The real estate flier states: “Approvals valuable in Portland market based on high barriers to entry posed by challenging Planning Board approval environment.”

It’s the second housing project in the Bayside neighborhood, which has long sought the addition of more housing, that has failed to move forward after receiving Planning Board approvals.

The so-called Midtown project by the Florida-based Federated Cos., which promised 445 apartments, has not broken ground, despite being approved on March 2, 2015. That approval, which is good for one year, has already received two extensions, the maximum allowed by city code, and is set to expire next March. Meanwhile, taxpayers continue to pay interest on federal loans committed to the project to build a parking garage.

A&M Partners President Lou Wood said he decided to try to sell the Westerlea View Lofts project because the market is strong in Portland and the timing was not good for him personally to move forward with the project. “It’s a good time to sell things,” he said.

Wood said he would have been able to build apartments that were more affordable than other market-rate or luxury apartments because he already owns the land. If someone else buys the project that might not be the case, because that person would have to purchase the land, he said.

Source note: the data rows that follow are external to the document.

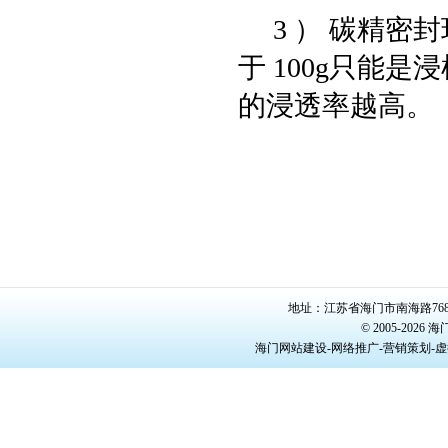
3 ） 碳精密
于 100g只能
的浸透率越高。
地址：江苏省海门市南海路768号/22
© 2005-20
海门网站建设-网络推广-营销策划-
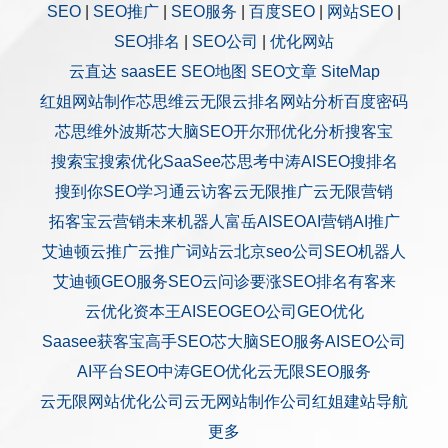
SEO
|
SEO推广
|
SEO服务
|
百度SEO
|
网站SEO
|
SEO排名
|
SEO公司
|
优化网站
云直达
saasEE
SEO地图
SEO文章
SiteMap
红姐网站制作
芯思维
云无限
云排名
网站分析
百度密码
芯思维
外波斯
芯大脑SEO
开尔邢
优化分析
搜客宝
搜索宝
搜索优化
SaaSee
芯思考
中涛AISEO
搜排名
搜到你
SEO学习通
云访客
云无限推广
云无限营销
拓客宝
云营销
未来机器人
富岳AISEO
AI营销
AI推广
艾迪顿
云推广
云推广
词站云
北京seo公司
SEO机器人
艾迪顿GEO服务
SEO云问诊
要涨SEO排名
有客来
云优化
资本王
AISEO
GEO公司
GEO优化
Saasee获客宝
高手SEO
芯大脑SEO服务
AISEO公司
AI平台SEO
中涛GEO优化
云无限SEO服务
云无限网站优化公司
云无网站制作公司
红姐建站
导航
更多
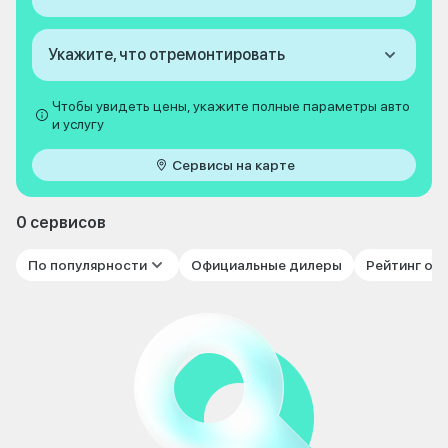
Укажите, что отремонтировать
Чтобы увидеть цены, укажите полные параметры авто
и услугу
Сервисы на карте
0 сервисов
По популярности
Официальные дилеры
Рейтинг от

“I’d still like to build it,” Wood said. “There is always going to be a market for (affordable apartments) in Portland, Maine.”

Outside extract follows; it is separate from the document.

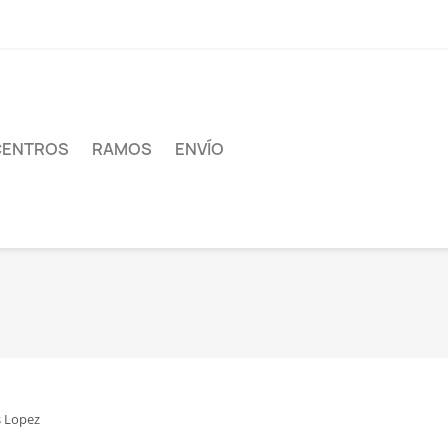
CENTROS
RAMOS
ENVÍO
 Lopez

The moves come as a group of residents, called Fair Rent Portland, is collecting signatures to put a rent stabilization ordinance on the November ballot. Among other things, the proposed ordinance would limit rent increases for existing tenants in larger apartment buildings to no more than the rate of inflation, as measured by the Consumer Price Index for the Greater Portland region.

Veroneau said that effort was “not a significant” factor in his decision. But he and Wood said that, if adopted, the measure could make building rental housing less attractive to developers.

However, advocates have argued that similar ordinances on the books in West Hollywood, California, and Takoma Park, Maryland, have successfully controlled rents without stifling development.

Levine, the planning and development director, said he doesn’t read too much into the decisions of the developers. He believes the market is still strong for all types of housing projects in Portland, especially less expensive rentals.

“I’m not sensing the market is all set,” he said. “There’s still a demand for rental housing in Portland.”